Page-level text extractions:
* * * * * * * * *

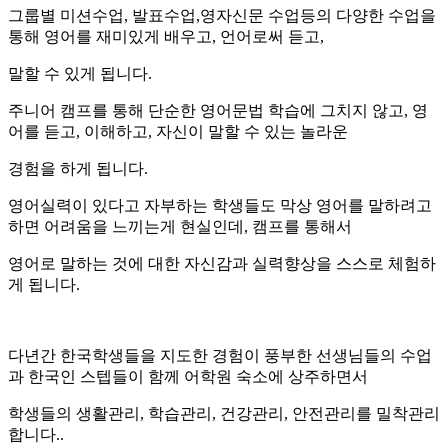
그룹별 미션수업, 발표수업,영자신문 수업등의 다양한 수업을
통해 영어를 재미있게 배우고, 언어로써 듣고,
말할 수 있게 됩니다.
주니어 캠프를 통해 단순한 영어문법 학습에 그치지 않고, 영
어를 듣고, 이해하고, 자신이 말할 수 있는 놀라운
경험을 하게 됩니다.
영어실력이 있다고 자부하는 학생들도 막상 영어를 말하려고
하면 어려움을 느끼는게 현실인데, 캠프를 통해서
영어로 말하는 것에 대한 자신감과 실력향상을 스스로 체험하
게 됩니다.
다년간 한국학생들을 지도한 경험이 풍부한 선생님들의 수업
과 한국인 스텝들이 함께 어학원 숙소에 상주하면서
학생들의 생활관리, 학습관리, 건강관리, 안전관리를 밀착관리
합니다..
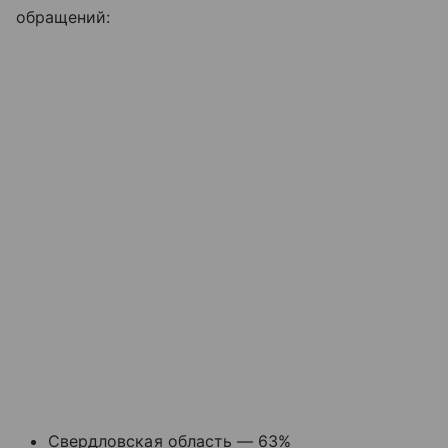
обращений:
Свердловская область — 63%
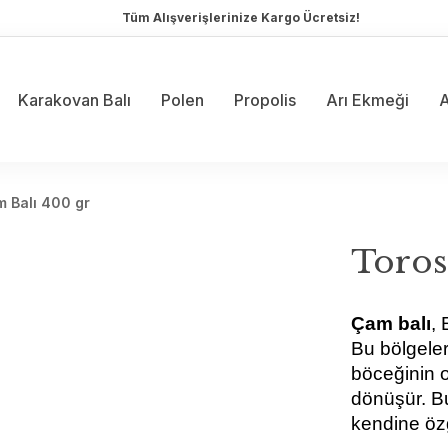
Tüm Alışverişlerinize Kargo Ücretsiz!
Karakovan Balı
Polen
Propolis
Arı Ekmeği
A
 Balı 400 gr
Toros
Çam balı
, 
Bu bölgele
böceğinin o
dönüşür. Bu
kendine özg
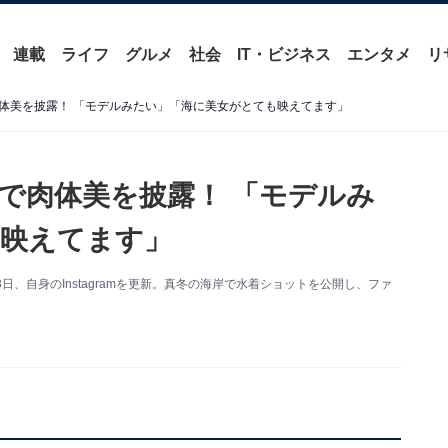
連載
ライフ
グルメ
社会
IT・ビジネス
エンタメ
リ
体美を披露！ 「モデルみたい」「海に美女がとても映えてます」
で肉体美を披露！ 「モデルみ
映えてます」
、自身のInstagramを更新。真冬の海岸で水着ショットを公開し、ファ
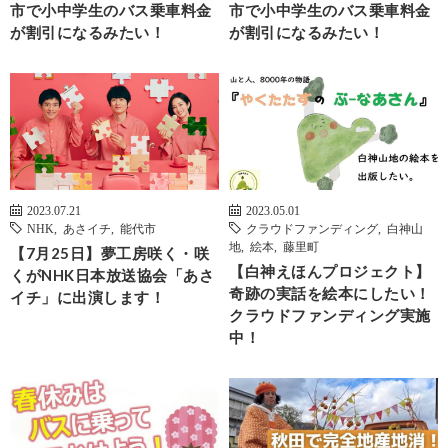
市で小中学生のバス乗車料金
市で小中学生のバス乗車料金
が割引になるみたい！
が割引になるみたい！
2023.07.21
2023.05.01
NHK
,
あさイチ
,
能代市
クラウドファンディング
,
白神山
地
,
絵本
,
藤里町
【7月25日】夢工房咲く・咲
【白神えほんプロジェクト】
くがNHK日本放送協会「あさ
奇跡の実話を絵本にしたい！
イチ」に出演します！
クラウドファンディング実施
中！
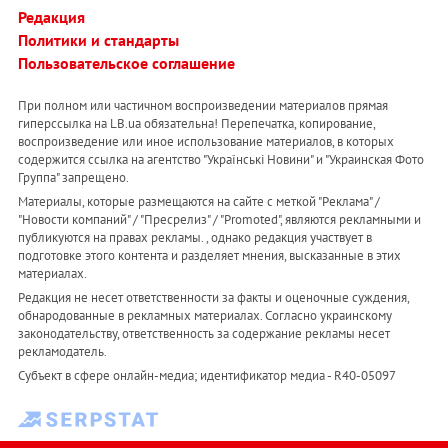
Редакция
Политики и стандарты
Пользовательское соглашение
При полном или частичном воспроизведении материалов прямая
гиперссылка на LB.ua обязательна! Перепечатка, копирование,
воспроизведение или иное использование материалов, в которых
содержится ссылка на агентство "Українськi Новини" и "Украинская Фото
Группа" запрещено.
Материалы, которые размещаются на сайте с меткой "Реклама" /
"Новости компаний" / "Пресрелиз" / "Promoted", являются рекламными и
публикуются на правах рекламы. , однако редакция участвует в
подготовке этого контента и разделяет мнения, высказанные в этих
материалах.
Редакция не несет ответственности за факты и оценочные суждения,
обнародованные в рекламных материалах. Согласно украинскому
законодательству, ответственность за содержание рекламы несет
рекламодатель.
Субъект в сфере онлайн-медиа; идентификатор медиа - R40-05097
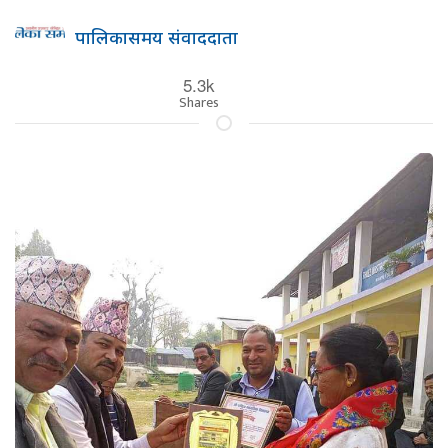
पालिकासमय संवाददाता
5.3k
Shares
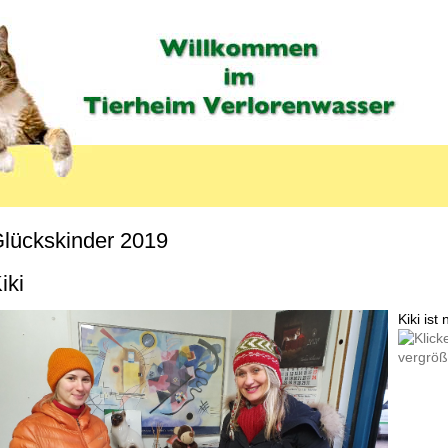
lückskinder 2019
MENU_LABEL
iki
Kiki is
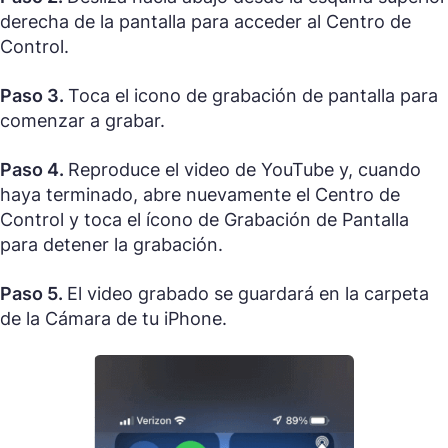
derecha de la pantalla para acceder al Centro de
Control.
Paso 3.
Toca el icono de grabación de pantalla para
comenzar a grabar.
Paso 4.
Reproduce el video de YouTube y, cuando
haya terminado, abre nuevamente el Centro de
Control y toca el ícono de Grabación de Pantalla
para detener la grabación.
Paso 5.
El video grabado se guardará en la carpeta
de la Cámara de tu iPhone.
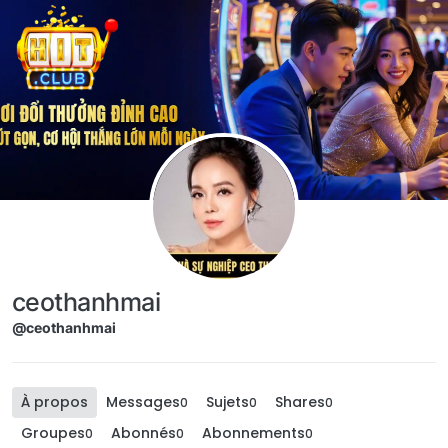
Aller directement au contenu
ceothanhmai
@ceothanhmai
À propos
Messages
Sujets
Shares
0
0
0
Groupes
Abonnés
Abonnements
0
0
0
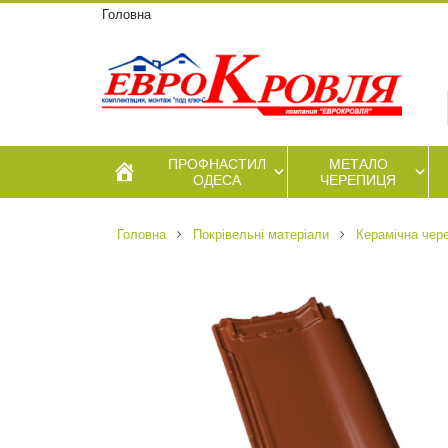
Головна
ПРОФНАСТИЛ
МЕТАЛО
ОДЕСА
ЧЕРЕПИЦЯ
Головна
Покрівельні матеріали
Керамічна чер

* * * * * * * * *

- Your task: If a line above includes the string "Centro", pick it out.

- Exercise output:
derecha de la pantalla para acceder al Centro de
haya terminado, abre nuevamente el Centro de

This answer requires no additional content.